As pointed out by Cyntia Azavedo (Banco Central do Brasil), SMEs find numerous difficulties in respecting sustainability reporting requirements due to non-standardized regulations and high observance costs, given that not always they have at disposal experts to carry out these assessments. On these two points, Gerhard Huemer (SME United), added that there is an urgence to create a well-designed taxonomy which may clarify the categories and the subsequent legal frameworks that the different enterprises should observe. Moreover, Huemer stresses the importance of simplifying the reporting system in order to make it more accessible and understandable for SMEs’ staff.

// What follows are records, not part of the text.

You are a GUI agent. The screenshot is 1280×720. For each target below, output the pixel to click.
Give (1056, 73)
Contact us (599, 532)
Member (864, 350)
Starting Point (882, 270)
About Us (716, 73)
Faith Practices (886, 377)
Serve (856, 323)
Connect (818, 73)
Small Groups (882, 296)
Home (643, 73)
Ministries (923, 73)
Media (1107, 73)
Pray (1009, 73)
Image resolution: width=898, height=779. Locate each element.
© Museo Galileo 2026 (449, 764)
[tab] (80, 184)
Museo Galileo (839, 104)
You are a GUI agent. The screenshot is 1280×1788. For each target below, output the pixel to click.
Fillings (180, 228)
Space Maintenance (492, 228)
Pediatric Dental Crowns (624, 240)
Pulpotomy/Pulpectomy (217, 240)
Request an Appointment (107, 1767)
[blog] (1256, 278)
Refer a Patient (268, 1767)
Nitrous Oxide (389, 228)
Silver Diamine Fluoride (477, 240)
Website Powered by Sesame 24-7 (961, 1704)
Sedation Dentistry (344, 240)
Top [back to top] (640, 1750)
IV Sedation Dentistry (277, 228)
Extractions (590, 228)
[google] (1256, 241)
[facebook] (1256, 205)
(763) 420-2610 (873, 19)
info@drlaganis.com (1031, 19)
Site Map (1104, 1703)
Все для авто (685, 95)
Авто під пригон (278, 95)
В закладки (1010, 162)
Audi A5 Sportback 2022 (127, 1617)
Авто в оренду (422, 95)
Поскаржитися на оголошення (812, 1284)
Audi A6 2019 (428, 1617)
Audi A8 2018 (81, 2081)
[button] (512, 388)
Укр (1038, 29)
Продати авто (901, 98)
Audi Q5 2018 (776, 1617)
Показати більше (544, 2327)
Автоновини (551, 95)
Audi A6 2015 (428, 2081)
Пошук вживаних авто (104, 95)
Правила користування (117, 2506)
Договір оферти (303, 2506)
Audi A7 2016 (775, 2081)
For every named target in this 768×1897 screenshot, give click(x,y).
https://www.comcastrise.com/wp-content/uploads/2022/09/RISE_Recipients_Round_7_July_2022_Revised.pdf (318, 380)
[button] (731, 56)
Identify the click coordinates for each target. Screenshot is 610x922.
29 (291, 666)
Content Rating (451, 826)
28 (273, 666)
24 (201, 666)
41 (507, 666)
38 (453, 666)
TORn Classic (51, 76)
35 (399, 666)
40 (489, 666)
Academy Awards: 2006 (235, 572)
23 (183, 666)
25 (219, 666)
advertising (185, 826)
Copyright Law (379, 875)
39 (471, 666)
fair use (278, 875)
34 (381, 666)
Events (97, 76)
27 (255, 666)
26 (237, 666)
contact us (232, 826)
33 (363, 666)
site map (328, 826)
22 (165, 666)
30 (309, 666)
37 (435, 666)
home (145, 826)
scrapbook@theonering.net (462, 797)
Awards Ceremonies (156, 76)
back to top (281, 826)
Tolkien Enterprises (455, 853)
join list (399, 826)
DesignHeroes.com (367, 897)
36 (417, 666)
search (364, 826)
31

On this last point, namely, accessibility and simplification, Navina Balasingam (Capital Markets Malaysia), shows a best practise from her country where the organisation for which she works, has developed a guide to illustrate and disclosure in a gradual way the more complex parts of the sustainability reporting process. The relevance of more simplified and widely standardized reporting requirements becomes even more evident when an international perspective is adopted. Indeed, as stressed by Ana Fiorella Carvajal (World Bank Group), not only regional, but also bilateral programs should be designed to target the needs of each entrepreneurship sector at a global level.